Distance Based clustering library
This is a newborn clustering repository, actually is in an enbrional phase, composed by:
- Generic Distance Function class;
- Jaccard distance function class;
- K-Medoids algorithm;
- Modified version of the Apache Commons Math3 DBSCAN algorithm
- Some test classes.
In many domains there are rising some new issues to deal with, for example:
- High dimentionality of data;
- Heterogeneousity and Complex Data Types.
To deal with those issues I started this project which abstracts the idea that the instances to be clustered could not be database records. Another reason why I started this project is considering this project as an hobby, which development can enrich myself on the field of Data Mining.
What about others libraries?
In Weka's K-Means and in other clustering algorithms, in order to perform the task, is used Distance Functions such as Euclidean Distance or Manhattan Distance. This assumption doesn't fits well with Complex Data Type and High dimentionality and constrict the user to consider instances as vectors.
High dimentionality problem
In standard clustering libraries and k-means algorithm, the distance computation phase can spend a lot of time scanning the entire vector of attributes that belongs to an instance; for instance if we have a standard Tf-Idf rappresentation of a document, during the computation of the cosine similarity, the distance function scans all the possibile words that appears in the whole collection of documents, that in many cases can be made by millions of entries. This is why, in this domain, some authors  suggests to restrict the words considered to a subset of N most frequent word of that language.

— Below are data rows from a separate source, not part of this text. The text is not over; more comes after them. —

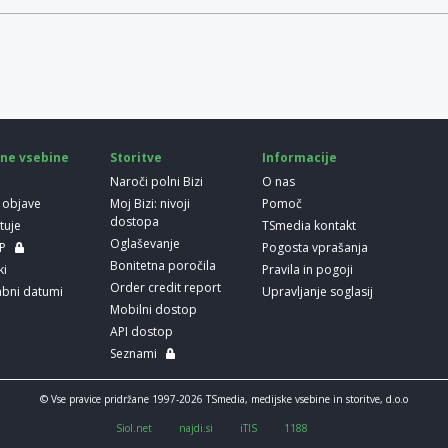
ne vsebine
Storitve
Informacije
Naroči polni Bizi
O nas
 objave
Moj Bizi: nivoji
Pomoč
dostopa
etuje
TSmedia kontakt
Oglaševanje
LP
Pogosta vprašanja
Bonitetna poročila
ki
Pravila in pogoji
Order credit report
bni datumi
Upravljanje soglasij
Mobilni dostop
API dostop
Seznami
© Vse pravice pridržane 1997-2026 TSmedia, medijske vsebine in storitve, d.o.o
Siol.net
najdi.si
iTIS
1188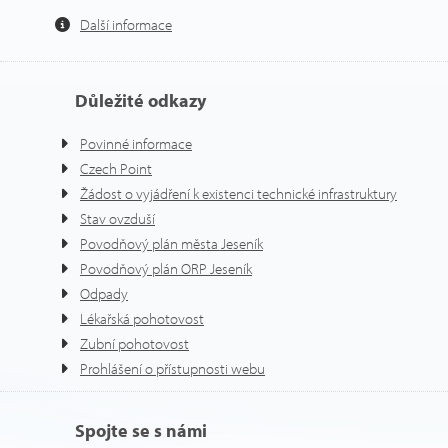
Další informace
Důležité odkazy
Povinné informace
Czech Point
Žádost o vyjádření k existenci technické infrastruktury
Stav ovzduší
Povodňový plán města Jeseník
Povodňový plán ORP Jeseník
Odpady
Lékařská pohotovost
Zubní pohotovost
Prohlášení o přístupnosti webu
Spojte se s námi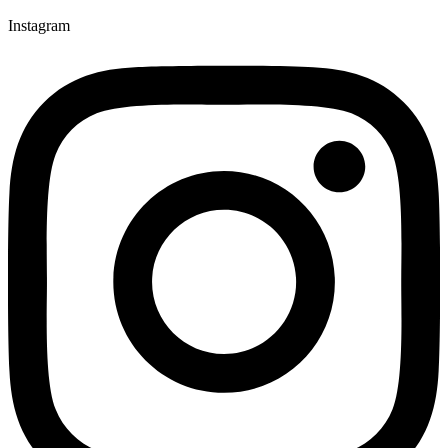
Instagram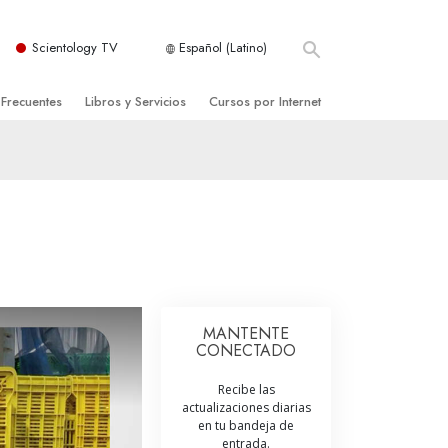
Scientology TV
Español (Latino)
 Frecuentes
Libros y Servicios
Cursos por Internet
es y principios básicos
niciales
Cómo Resolver los Conflictos
una Iglesia
bros
Las Dinámicas de la Existencia
zación de Scientology
ncias Introductorias
Los Componentes de la Comprensión
s Introductorias
Soluciones para un Entorno Peligroso
s Iniciales
Ayudas para Enfermedades y Lesiones
MANTENTE
CONECTADO
anos
La Integridad y la Honestidad
Recibe las
os
El Matrimonio
actualizaciones diarias
en tu bandeja de
La Escala Tonal Emocional
tology
entrada.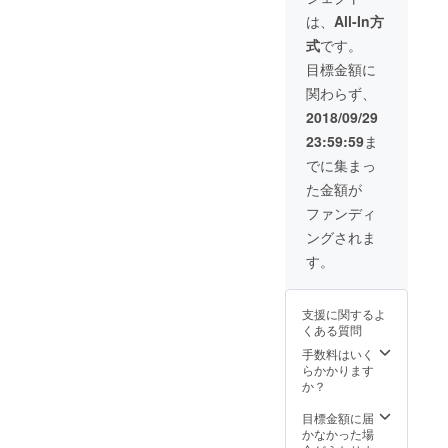
料込）
は、
All-In方
▪️2018年
式
です。
12月中
のお届
目標金額に
け予定
関わらず、
2018/09/29
23:59:59
ま
でに集まっ
た金額が
ファンディ
ングされま
す。
支援に関するよ
くある質問
手数料はいく
らかかります
か？
目標金額に届
かなかった場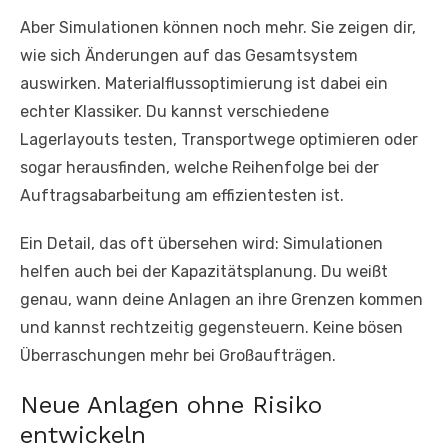
Aber Simulationen können noch mehr. Sie zeigen dir,
wie sich Änderungen auf das Gesamtsystem
auswirken. Materialflussoptimierung ist dabei ein
echter Klassiker. Du kannst verschiedene
Lagerlayouts testen, Transportwege optimieren oder
sogar herausfinden, welche Reihenfolge bei der
Auftragsabarbeitung am effizientesten ist.
Ein Detail, das oft übersehen wird: Simulationen
helfen auch bei der Kapazitätsplanung. Du weißt
genau, wann deine Anlagen an ihre Grenzen kommen
und kannst rechtzeitig gegensteuern. Keine bösen
Überraschungen mehr bei Großaufträgen.
Neue Anlagen ohne Risiko
entwickeln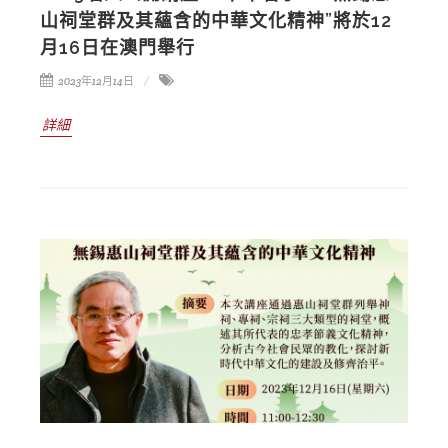
山祠堂群及其蘊含的中華文化精神”將於12
月16日在澳門舉行
2023年12月14日
詳細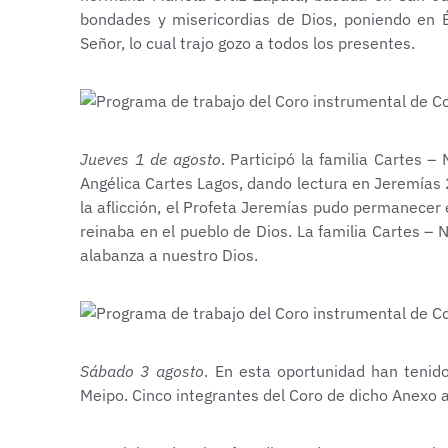
bondades y misericordias de Dios, poniendo en Él
Señor, lo cual trajo gozo a todos los presentes.
Jueves 1 de agosto
. Participó la familia Cartes 
Angélica Cartes Lagos, dando lectura en Jeremías 
la aflicción, el Profeta Jeremías pudo permanecer
reinaba en el pueblo de Dios. La familia Cartes –
alabanza a nuestro Dios.
Sábado 3 agosto
. En esta oportunidad han tenid
Meipo. Cinco integrantes del Coro de dicho Anexo 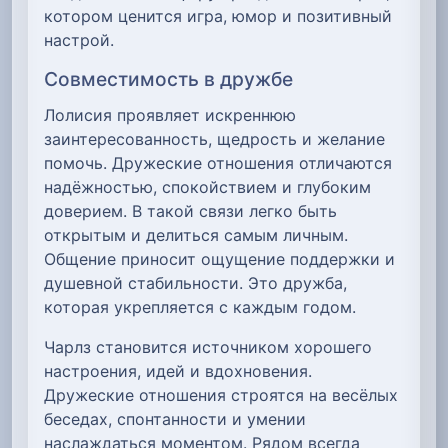
котором ценится игра, юмор и позитивный
настрой.
Совместимость в дружбе
Лолисия проявляет искреннюю
заинтересованность, щедрость и желание
помочь. Дружеские отношения отличаются
надёжностью, спокойствием и глубоким
доверием. В такой связи легко быть
открытым и делиться самым личным.
Общение приносит ощущение поддержки и
душевной стабильности. Это дружба,
которая укрепляется с каждым годом.
Чарлз становится источником хорошего
настроения, идей и вдохновения.
Дружеские отношения строятся на весёлых
беседах, спонтанности и умении
наслаждаться моментом. Рядом всегда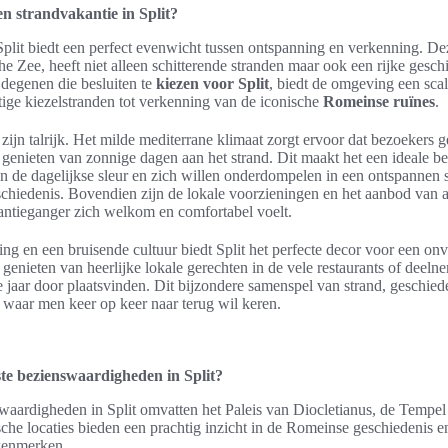
n strandvakantie in Split?
Split biedt een perfect evenwicht tussen ontspanning en verkenning. 
he Zee, heeft niet alleen schitterende stranden maar ook een rijke gesc
degenen die besluiten te
kiezen voor Split
, biedt de omgeving een scal
ige kiezelstranden tot verkenning van de iconische
Romeinse ruïnes
.
zijn talrijk. Het milde mediterrane klimaat zorgt ervoor dat bezoekers 
 genieten van zonnige dagen aan het strand. Dit maakt het een ideale 
n de dagelijkse sleur en zich willen onderdompelen in een ontspannen sf
chiedenis. Bovendien zijn de lokale voorzieningen en het aanbod van
kantieganger zich welkom en comfortabel voelt.
ing en een bruisende cultuur biedt Split het perfecte decor voor een onv
genieten van heerlijke lokale gerechten in de vele restaurants of deeln
 jaar door plaatsvinden. Dit bijzondere samenspel van strand, geschied
 waar men keer op keer naar terug wil keren.
ste bezienswaardigheden in Split?
waardigheden in Split omvatten het Paleis van Diocletianus, de Tempel 
ische locaties bieden een prachtig inzicht in de Romeinse geschiedenis
 kenmerken.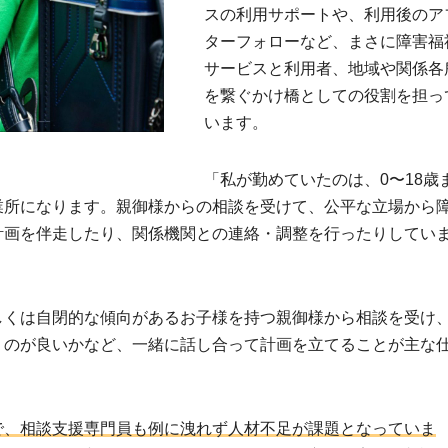
スの利用サポートや、利用後のア
ターフォローなど、まさに障害福
サービスと利用者、地域や関係各
を繋ぐかけ橋としての役割を担っ
います。
「私が勤めていたのは、0〜18歳
業所になります。親御様からの相談を受けて、公平な立場から
計画を伴走したり、関係機関との連絡・調整を行ったりしてい
しくは自閉的な傾向があるお子様を持つ親御様から相談を受け
うのが良いかなど、一緒に話し合って計画を立てることが主な
で、相談支援専門員も例に洩れず人材不足が課題となっていま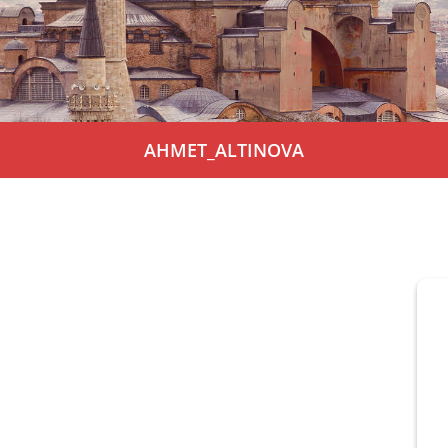
Personen
Mitglied werden
Links & Downloads
Satzung
AHMET_ALTINOVA
Unsere Spender/Sponsoren
KONTAKT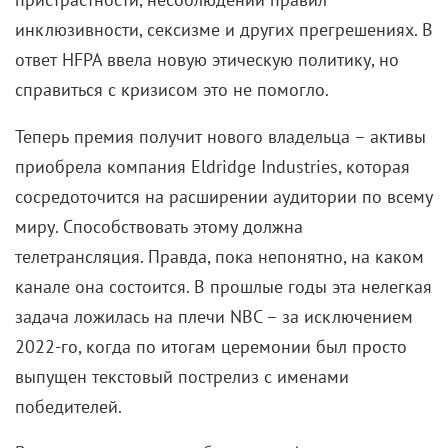
инклюзивности, сексизме и других прегрешениях. В
ответ HFPA ввела новую этическую политику, но
справиться с кризисом это не помогло.
Теперь премия получит нового владельца – активы
приобрела компания Eldridge Industries, которая
сосредоточится на расширении аудитории по всему
миру. Способствовать этому должна
телетрансляция. Правда, пока непонятно, на каком
канале она состоится. В прошлые годы эта нелегкая
задача ложилась на плечи NBC – за исключением
2022-го, когда по итогам церемонии был просто
выпущен текстовый пострелиз с именами
победителей.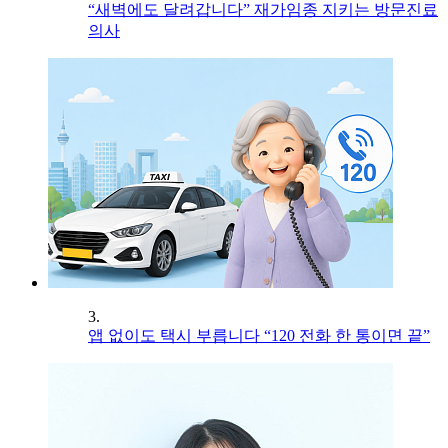
“새벽에도 달려갑니다” 재가임종 지키는 방문진료
의사
3.
앱 없이도 택시 부릅니다 “120 전화 한 통이면 끝”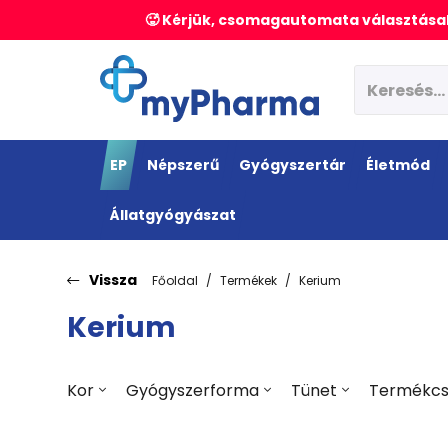
🥵 Kérjük, csomagautomata választásak
EP
Népszerű
Gyógyszertár
Életmód
Állatgyógyászat
Vissza
Főoldal
Termékek
Kerium
Kerium
Kor
Gyógyszerforma
Tünet
Termékcs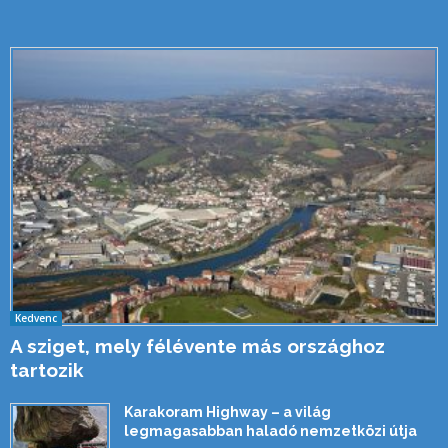
Kedvenc
A sziget, mely félévente más országhoz
tartozik
Karakoram Highway – a világ
legmagasabban haladó nemzetközi útja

Heterogeneousity and Complex Data Types.
There are many domains where is considerably better to abstract the implementation of an instance:
- Graph's nodes clustering;
- Car driving beahaviour, represented as GPS routes;
Follows some shorts introductions over the modules developed:
Every custom class, which must be clustered, must extends this interface.
Jaccard distance function
Is defined over pairs of instances, each one must extends the Set interface and the Instance interface.
KMedoids clustering algorithm
Is actually the main clustering algorithm developed. To be executed needs:
- a List of Instances;
- a distanceFunction;
- the number of clusters needed (the k value). Every cluster obtained has an element which is the rappresentative object of the cluster (from now "Medoid"). This algorithm tries to minimize the sum of the distances between every instance and the Medoid of his cluster.
Apache Commons Math3 DBSCAN algorithm
This module is a slightly modified version of the Apache Commons Math 3 library DBSCAN class algorithm. The only modifies done are the ones needed to the class to be compliant with the generic interfaces of this library.
The initial code of the K-Medoids algorithm was developed for solving a news clustering task assigned in the course of Information Retrieval, tought by Paolo Ferragina, Università di Pisa.
Author: Antonio Ercole De Luca http://www.linkedin.com/pub/antonio-ercole-de-luca/1b/340/197.
Tested and well implemented:
- Distances caching classes;
- Distances Matrix classes (as a distance function);
- Distances Matrix graphical plotting, either with the instances already clustered; 
- All the modules's test classes;
- Modify the Apache DBSCAN source code in order to automatically return an additional cluster (the one with the NOISE labelled instances);
- Mavenizing it.
 Christopher D. Manning, Prabhakar Raghavan, and Hinrich Schütze. 2008. Introduction to Information Retrieval. Cambridge University Press, New York, NY, USA.